→ Exercise description
Where in the entries below does "element" appear? Copy every line that has it.

--- Source information ---

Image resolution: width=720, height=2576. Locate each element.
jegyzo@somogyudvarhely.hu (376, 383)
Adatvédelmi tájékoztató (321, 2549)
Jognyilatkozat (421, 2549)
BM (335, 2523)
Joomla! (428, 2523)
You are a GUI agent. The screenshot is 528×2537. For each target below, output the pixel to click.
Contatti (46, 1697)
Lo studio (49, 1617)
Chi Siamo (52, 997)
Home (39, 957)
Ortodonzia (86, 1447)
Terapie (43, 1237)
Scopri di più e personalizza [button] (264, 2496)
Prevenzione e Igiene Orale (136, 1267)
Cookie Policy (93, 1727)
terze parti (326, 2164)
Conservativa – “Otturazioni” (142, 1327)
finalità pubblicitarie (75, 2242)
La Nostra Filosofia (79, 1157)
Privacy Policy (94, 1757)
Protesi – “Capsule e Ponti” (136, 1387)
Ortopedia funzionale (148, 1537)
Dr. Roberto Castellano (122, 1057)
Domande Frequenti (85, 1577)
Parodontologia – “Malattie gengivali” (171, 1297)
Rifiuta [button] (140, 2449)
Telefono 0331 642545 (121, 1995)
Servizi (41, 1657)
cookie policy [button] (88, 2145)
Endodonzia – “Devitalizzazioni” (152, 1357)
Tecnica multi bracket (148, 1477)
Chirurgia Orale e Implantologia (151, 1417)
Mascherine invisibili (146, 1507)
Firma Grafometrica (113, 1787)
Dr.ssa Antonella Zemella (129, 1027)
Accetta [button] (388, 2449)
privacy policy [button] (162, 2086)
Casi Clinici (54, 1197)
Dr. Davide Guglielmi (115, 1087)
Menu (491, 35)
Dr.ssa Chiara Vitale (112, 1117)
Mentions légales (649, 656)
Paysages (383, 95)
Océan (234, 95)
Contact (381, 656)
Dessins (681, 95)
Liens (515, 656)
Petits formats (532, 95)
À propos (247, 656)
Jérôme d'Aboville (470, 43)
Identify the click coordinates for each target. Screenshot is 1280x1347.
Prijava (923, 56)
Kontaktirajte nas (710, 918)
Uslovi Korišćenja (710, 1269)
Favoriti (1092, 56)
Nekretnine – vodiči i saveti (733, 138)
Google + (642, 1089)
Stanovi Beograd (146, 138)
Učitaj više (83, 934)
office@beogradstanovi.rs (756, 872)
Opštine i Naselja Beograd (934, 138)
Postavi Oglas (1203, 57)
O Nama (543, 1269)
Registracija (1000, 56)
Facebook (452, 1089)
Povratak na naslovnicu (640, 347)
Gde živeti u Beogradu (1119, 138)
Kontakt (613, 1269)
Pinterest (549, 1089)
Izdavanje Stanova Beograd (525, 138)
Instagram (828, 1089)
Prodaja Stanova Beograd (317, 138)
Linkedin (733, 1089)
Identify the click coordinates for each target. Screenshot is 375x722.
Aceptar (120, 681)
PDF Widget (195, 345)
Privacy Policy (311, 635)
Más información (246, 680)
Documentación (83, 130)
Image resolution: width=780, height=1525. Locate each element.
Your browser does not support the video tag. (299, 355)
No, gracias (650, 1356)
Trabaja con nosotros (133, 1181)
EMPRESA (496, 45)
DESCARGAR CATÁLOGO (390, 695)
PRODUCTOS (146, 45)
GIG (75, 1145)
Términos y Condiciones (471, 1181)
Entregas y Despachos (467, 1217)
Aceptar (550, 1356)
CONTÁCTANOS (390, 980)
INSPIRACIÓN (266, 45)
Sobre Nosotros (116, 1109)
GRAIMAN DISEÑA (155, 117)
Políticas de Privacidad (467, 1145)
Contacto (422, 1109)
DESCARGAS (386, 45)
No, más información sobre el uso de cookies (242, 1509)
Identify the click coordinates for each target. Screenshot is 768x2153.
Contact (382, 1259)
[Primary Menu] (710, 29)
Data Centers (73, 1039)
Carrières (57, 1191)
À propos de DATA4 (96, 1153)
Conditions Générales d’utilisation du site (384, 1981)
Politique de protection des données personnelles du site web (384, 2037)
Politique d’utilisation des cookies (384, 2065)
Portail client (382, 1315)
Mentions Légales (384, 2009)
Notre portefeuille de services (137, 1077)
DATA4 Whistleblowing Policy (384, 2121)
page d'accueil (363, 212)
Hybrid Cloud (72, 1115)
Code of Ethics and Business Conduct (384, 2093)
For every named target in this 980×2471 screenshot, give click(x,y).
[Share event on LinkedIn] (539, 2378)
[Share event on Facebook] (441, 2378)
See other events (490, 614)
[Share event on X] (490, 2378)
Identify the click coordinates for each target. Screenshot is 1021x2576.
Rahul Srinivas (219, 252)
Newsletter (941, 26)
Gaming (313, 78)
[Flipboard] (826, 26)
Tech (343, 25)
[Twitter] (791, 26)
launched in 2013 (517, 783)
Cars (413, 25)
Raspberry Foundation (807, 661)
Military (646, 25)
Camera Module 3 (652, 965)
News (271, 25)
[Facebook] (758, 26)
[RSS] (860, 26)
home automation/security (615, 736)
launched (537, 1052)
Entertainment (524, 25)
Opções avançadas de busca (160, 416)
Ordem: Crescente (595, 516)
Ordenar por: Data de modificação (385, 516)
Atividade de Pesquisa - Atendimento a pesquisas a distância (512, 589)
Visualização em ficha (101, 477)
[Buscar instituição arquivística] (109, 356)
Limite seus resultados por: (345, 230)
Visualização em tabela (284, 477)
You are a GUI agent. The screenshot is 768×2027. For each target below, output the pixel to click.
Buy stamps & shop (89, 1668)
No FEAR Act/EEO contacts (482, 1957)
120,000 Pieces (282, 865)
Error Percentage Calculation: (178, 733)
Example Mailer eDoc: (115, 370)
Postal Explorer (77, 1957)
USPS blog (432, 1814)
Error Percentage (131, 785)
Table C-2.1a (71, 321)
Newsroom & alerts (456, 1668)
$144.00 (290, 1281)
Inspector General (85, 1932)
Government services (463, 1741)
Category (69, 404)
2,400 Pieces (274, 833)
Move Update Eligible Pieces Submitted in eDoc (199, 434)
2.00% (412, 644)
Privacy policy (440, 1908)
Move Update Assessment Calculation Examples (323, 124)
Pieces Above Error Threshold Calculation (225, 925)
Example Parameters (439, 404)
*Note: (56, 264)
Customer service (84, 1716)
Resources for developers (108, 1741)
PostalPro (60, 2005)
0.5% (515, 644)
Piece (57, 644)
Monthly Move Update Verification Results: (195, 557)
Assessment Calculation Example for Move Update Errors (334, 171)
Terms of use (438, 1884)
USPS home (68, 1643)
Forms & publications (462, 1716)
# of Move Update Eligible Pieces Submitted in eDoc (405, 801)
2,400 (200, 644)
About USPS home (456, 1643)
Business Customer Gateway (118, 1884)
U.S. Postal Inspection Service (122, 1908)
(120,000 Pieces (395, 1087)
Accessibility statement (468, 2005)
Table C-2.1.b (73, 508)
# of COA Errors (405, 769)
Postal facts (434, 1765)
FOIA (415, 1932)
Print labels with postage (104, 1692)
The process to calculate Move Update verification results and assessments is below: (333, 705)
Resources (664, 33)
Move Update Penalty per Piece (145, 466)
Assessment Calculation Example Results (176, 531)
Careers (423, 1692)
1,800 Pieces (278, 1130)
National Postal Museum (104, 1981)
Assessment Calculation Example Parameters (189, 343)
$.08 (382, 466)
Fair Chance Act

---

→ Answer for the task
Image resolution: width=720, height=2576. Locate each element.
Image resolution: width=780, height=1525. Locate each element.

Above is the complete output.